Regia di Jean-Marc Vallée vedi scheda film
Delusa e insoddisfatta da una vita inconcludente e sregolata e nel tentativo di elaborare il lutto della perdita della madre e della separazione dal marito, la giovane Cheryl Strayed si cimenta senza alcuna preparazione atletica e logistica nel PCT (Pacific Crest Trail), uno dei percorsi escursionistici più impegnativi e difficili degli States che si dispiega lungo tre stati, dal confine meridionale con il Messico a quello settentrionale con il Canada, lungo una dorsale montuosa che segue parallelamente la costa pacifica del continente Nord Americano. Alla fine dei due mesi più straordinari e massacranti della propria vita, Cheryl giungerà alla meta del suo percorso come una persona totalmente cambiata e piena di rinnovate speranze per il futuro.
Da un soggetto autobiografico della protagonista del film ('Wild: From Lost to Found on the Pacific Crest Trail') e dalla sceneggiatura dello scrittore inglese Nick Hornby, Jean-Marc Vallée ('Dallars Buyers Club' - 2013) trae un dramma esistenziale dall'animo avventuroso che sembra incrociare la metafora di una catarsi uomo-natura dell'esordio di Sean Penn ('Into the Wild' - 2007), il survival-drama da biopic esemplare di Danny Boyle ('127 ore' - 2003) e la esegesi di una dimensione spirituale del percorso di autoflagellazione di Emilio Estevez ('Il cammino per Santiago' - 2012), riuscendo tuttavia a mantenere una propria identità cinematografica soprattutto nella capacità di alternare il prima e il dopo (durante?) di una protagonista nella continua ed ostinata lotta contro una se stessa che non vuole e non può più permettersi di riconoscere.

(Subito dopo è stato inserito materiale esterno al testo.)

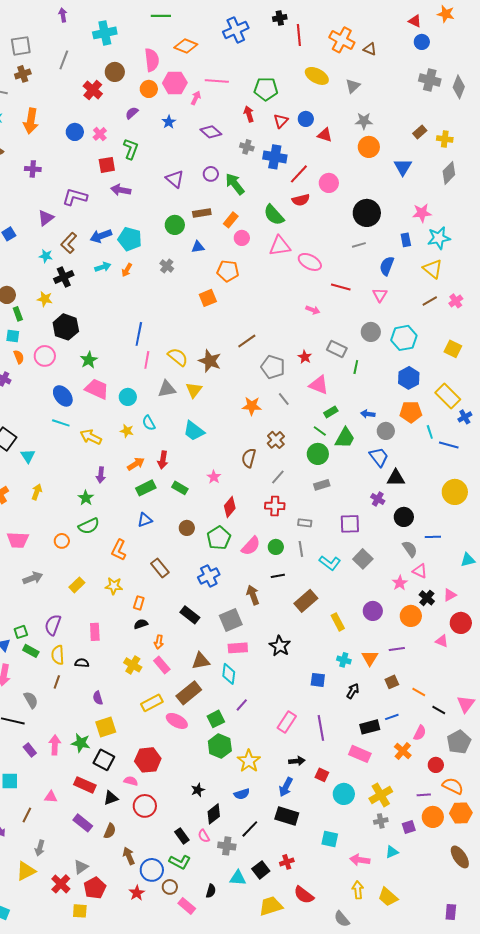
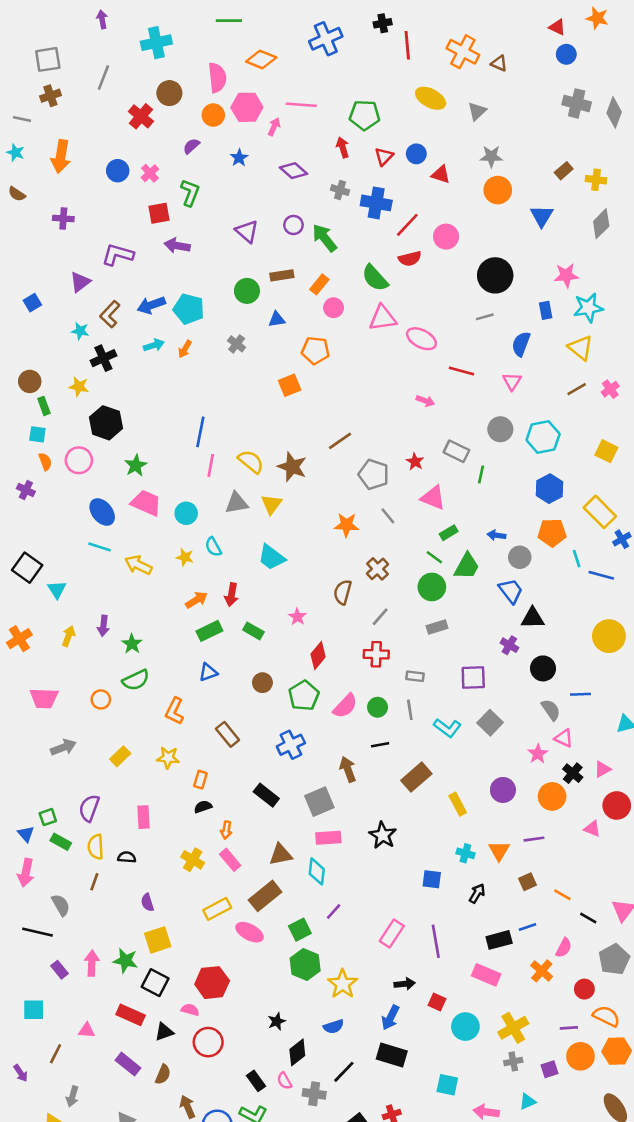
purple arrow: (101, 475) -> (103, 626), moved

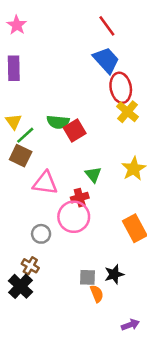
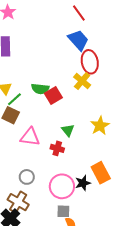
yellow cross: (128, 112) -> (82, 81), moved
red cross: (80, 198) -> (57, 148), turned 32
pink circle: (74, 217) -> (62, 186), moved
brown cross: (30, 266) -> (18, 202), size x1.5
black star: (114, 274) -> (83, 183), moved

Giocando su di uno scarto cronologico e scenografico che sembra far coesistere nei magheggi del montaggio (dello stesso autore sotto lo pseudonimo di John Mac McMurphy) le fasi contraddittorie di un percorso esistenziale che dalla claustrofobica insofferenza per la vita di provincia (l'infanzia segnata dalla violenza paterna, l'adolescenza piena di speranze disattese, una maturità di incomprensioni familiari e coniugali, la lenta discesa nel tunnel delle dipendenze) si trasferisce negli sconfinati orizzonti di una natura selvaggia ed ostile che reclamano il drastico cambio di prospettiva necessario alla sopravvivenza fisica e psichica. Fin qui tutto bene e tutto risaputo diremmo, compresi gli incidenti di percorso di una rinnovata (s)fiducia verso il genere umano (gli ha detto bene al contrario della nostra compianta Pippa Bacca) ed i sensi di colpa da superare a colpi di flashback e voice over, se non fosse che gli elementi narrativi e le dinamiche dell'azione sembrano eccessivamente compressi nelle maglie del cut-off, rischiando di banalizzare tanto le motivazioni profonde di questo disagio esistenziale a tratti poco comprensibile (il linguaggio visivo è un talento che non tutti possiedono) quanto il drastico espediente di un'autoflagellazione 'on the road' che le vorrebbe esorcizzare (ma lei è golosa e ci ricasca col primo rockettaro che incontra).
Restano, è vero, le emozioni di un drammone strappalacrime che il volto meraviglioso della superlativa Laura Dern rende credibile e umanissimo ed i rari momenti di felici intuizioni cinematografiche dal sapore favolistico (lo sguardo esopico e compassionevole di una volpe delle nevi e l'ugola d'oro di un angioletto riccioluto che sembrano aver capito chi sei) che la bellissima colonna sonora sottolinea a dovere. Tra azione (poca) e riflessione (troppa) è un film che sfida coraggiosamente i suoi abbondanti 115' meglio di come la protagonista affronti i suoi due mesi di peripezie tra le montagne dell'Oregon, riuscendo a condurre lo spettatore al di là di un 'Ponte degli Dei' che, si sà, guardano sempre con indulgenza ed il necessario distacco le sventure e le disavventure degli esseri mortali. Bravina la Witherspoon con quella faccia tosta e un pò così della brava ragazza che non deve chiedere mai.
Nomination ai premi oscar 2015 per le due attrici principali.